Quotations marks and expression

Question

I've started today studying the R language.

After defining two vectors x,y i applied the outer product between them, applying what the documentation says.

f= outer (x, y, FUN = "*")

And all went great. Then i decide to try an anonymous function, so i wrote

f= outer (x, y, FUN = "function(x,y) cos(y) / (1+x^2)")

But i got an error. However if i write:

`f= outer (x, y, FUN = function(x,y) cos(y) / (1+x^2))`

It works.

Why the quotations marks work with * but not with this anonymous function ? Thanks for your time

Answer 1

I'm not sure what you mean by this code "working":

`f= outer (x, y, FUN = function(x,y) cos(y) / (1+x^2))`

What this will do is attempt to access a variable named f= outer (x, y, FUN = function(x,y) cos(y) / (1+x^2)), e.g. I could write:

`f= outer (x, y, FUN = function(x,y) cos(y) / (1+x^2))` = 3
`f= outer (x, y, FUN = function(x,y) cos(y) / (1+x^2))`
# [1] 3

This is an insanely confusing thing to do, but surrounding objects in backticks (`) allows you to declare arbitrarily-named objects.

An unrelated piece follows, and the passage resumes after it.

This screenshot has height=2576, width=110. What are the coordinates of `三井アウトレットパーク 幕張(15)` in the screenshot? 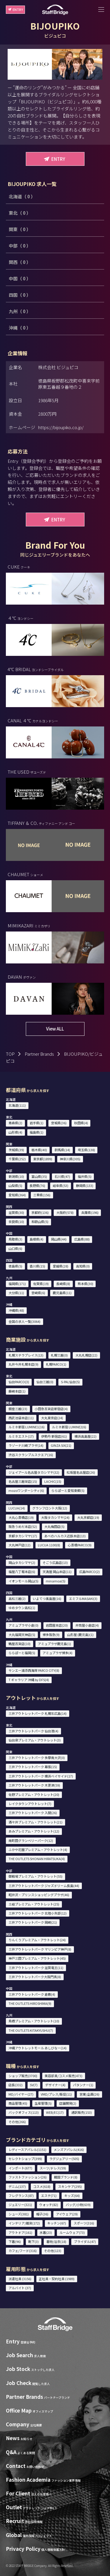 It's located at (33, 1766).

Again, don't do this unless you absolutely know what you're doing (i.e. well past your first day of R programming).

Anyway, regarding why * needs quotation marks, it's because * is an operator. Everything in R is a function (almost), but operators are special functions in that they let you write them from left to right like:

variable1 operator variable2

instead of the normal

function(variable1, variable2)

That said, all operators also have a functional form; but, to distinguish the functional form from the operator form, the R parser needs them to be set apart with quotes (or with backticks); the following are the same:

3 * 4
'*'(3, 4)
"*"(3, 4) #single and double quotes in R are basically the same
`*`(3, 4)

the FUN argument of outer requires functions, not operators, so we have to serve * in its functional form, e.g. "*".

One more bit of detail -- you can observe R internally changing the operator form into the functional form as part of the code-parsing process (i.e., before evaluation, R will already convert the operator form into functional form):

as.character(substitute(3 * 4))
# [1] "*" "3" "4"

# alternatively
pryr::ast(3 * 4)
# \- ()
#   \- `*
#   \-  3
#   \-  4